Is the Set of Cosine and Polynomial Functions Dense in C(S, ℝ)?

[Oxymoron]

Question

Let S = \{(x,y) \in \mathbb{R}^2\,:\,x\in[0,\pi],\,y\in[0,1]\}. Deduce whether or not,

\left\{\sum_{m,n=0}^M a_{m,n}\cos(mx)y^n\,:\,a_{m,n} \in \mathbb{R}\right\}

a subset of C(S,\mathbb{R}) is dense.


I was thinking no. And this is not a guess.

My reasoning is as follows. S can be thought of as some 'surface' whose projection onto the real plane is bounded by the rectangle [0,\pi] \times [0,1].

So, I was led to believe this is kind of like a Fourier analysis problem. Can I construct every possible surface, hence making it dense, using my subset. Well, obviously no, because, for example, I cannot approximate \sin using just linear combinations of \cos.

However, let's just say that our subset was

\left\{\sum_{m=0}^M\sum_{n=0}^N\,a_{m,n}x^my^n\,:\,a_{m,n} \in \mathbb{R}\right\}

Then I can approximate, by sums, every possible 'surface', or polynomial using the given subset. So I would say that this particular subset IS dense in C(S,\mathbb{R}).

Let's change it a little more. Consider the subset

\left\{\sum_{m=0}^M\sum_{n=0}^N\,a_{m,n}x^{5m}y^{2n}\,:\,a_{m,n} \in \mathbb{R}\right\}

In this case, this subset is NOT dense in C(S,\mathbb{R}) because some terms are missing, i.e. 5 and 2 are coprime, so some combinations, i.e. x^4 can never be made. That is, this polynomial cannot approximate, by sums, every possible surface within the bounded region. Hence not dense.


I know this is pretty complicated. But if anyone has the guts I would appreciate some feedback.

 

[AKG]

Well you have more than just linear combinations of cos. You can linear combinations of cos(mx). cos(2x) = cos²x - sin²x. It's got a 'sin' in there. Of course, it isn't sin itself but can you be sure that no linear combination of cos(mx)'s with m varying will not give you something close to sin? Also, what is M?

For me, it seems like it might be tough to come up with a specific function in C(S,R) and show that none of the functions in your set approximate it. Maybe that's what you'll have to do. To show it's not dense, you want to show that:

There exists f in C(S,R) such that there is an e > 0 such that for all g in your set, there is some x in S such that |f(x) - g(x)| > e.
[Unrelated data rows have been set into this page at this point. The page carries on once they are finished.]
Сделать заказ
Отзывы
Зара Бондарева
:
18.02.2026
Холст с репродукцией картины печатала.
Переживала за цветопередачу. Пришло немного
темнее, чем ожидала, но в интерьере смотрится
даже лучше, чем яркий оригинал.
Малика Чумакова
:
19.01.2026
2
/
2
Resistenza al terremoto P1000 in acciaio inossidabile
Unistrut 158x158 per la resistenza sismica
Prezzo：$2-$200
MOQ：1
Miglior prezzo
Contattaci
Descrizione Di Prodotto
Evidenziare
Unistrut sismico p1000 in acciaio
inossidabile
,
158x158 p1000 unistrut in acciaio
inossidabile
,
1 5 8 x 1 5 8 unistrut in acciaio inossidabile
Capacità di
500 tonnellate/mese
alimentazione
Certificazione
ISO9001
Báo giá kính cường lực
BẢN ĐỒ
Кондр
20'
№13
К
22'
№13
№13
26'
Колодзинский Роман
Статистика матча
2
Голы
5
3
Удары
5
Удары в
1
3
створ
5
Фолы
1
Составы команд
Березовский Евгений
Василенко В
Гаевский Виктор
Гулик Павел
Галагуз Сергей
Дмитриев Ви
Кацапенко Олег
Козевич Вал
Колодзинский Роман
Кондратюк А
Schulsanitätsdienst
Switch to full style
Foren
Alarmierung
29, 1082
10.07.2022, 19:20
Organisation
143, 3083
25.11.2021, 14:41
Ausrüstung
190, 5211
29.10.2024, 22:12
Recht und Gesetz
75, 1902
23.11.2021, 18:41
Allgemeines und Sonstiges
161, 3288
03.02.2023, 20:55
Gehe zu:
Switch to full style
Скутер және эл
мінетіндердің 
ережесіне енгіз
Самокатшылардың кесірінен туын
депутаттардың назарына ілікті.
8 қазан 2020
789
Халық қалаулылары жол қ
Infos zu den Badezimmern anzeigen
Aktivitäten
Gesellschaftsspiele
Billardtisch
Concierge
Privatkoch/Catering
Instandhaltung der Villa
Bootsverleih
If you want to prove it dense:

For each f in C(S,R) and for each e > 0, there is a g in your set such that for all x in S, |f(x) - g(x)| < e.

Well how about this: I think I remember in my QM class saying that you could approximate any single-valued continuous function with the sum of a bunch of cos curves. And you can do any single-valued function with a polynomial. So maybe we should look for functions in C(S,R) that aren't of the form h(x)j(y). Try cos(xy). To be honest, though, I don't really know how to do this question.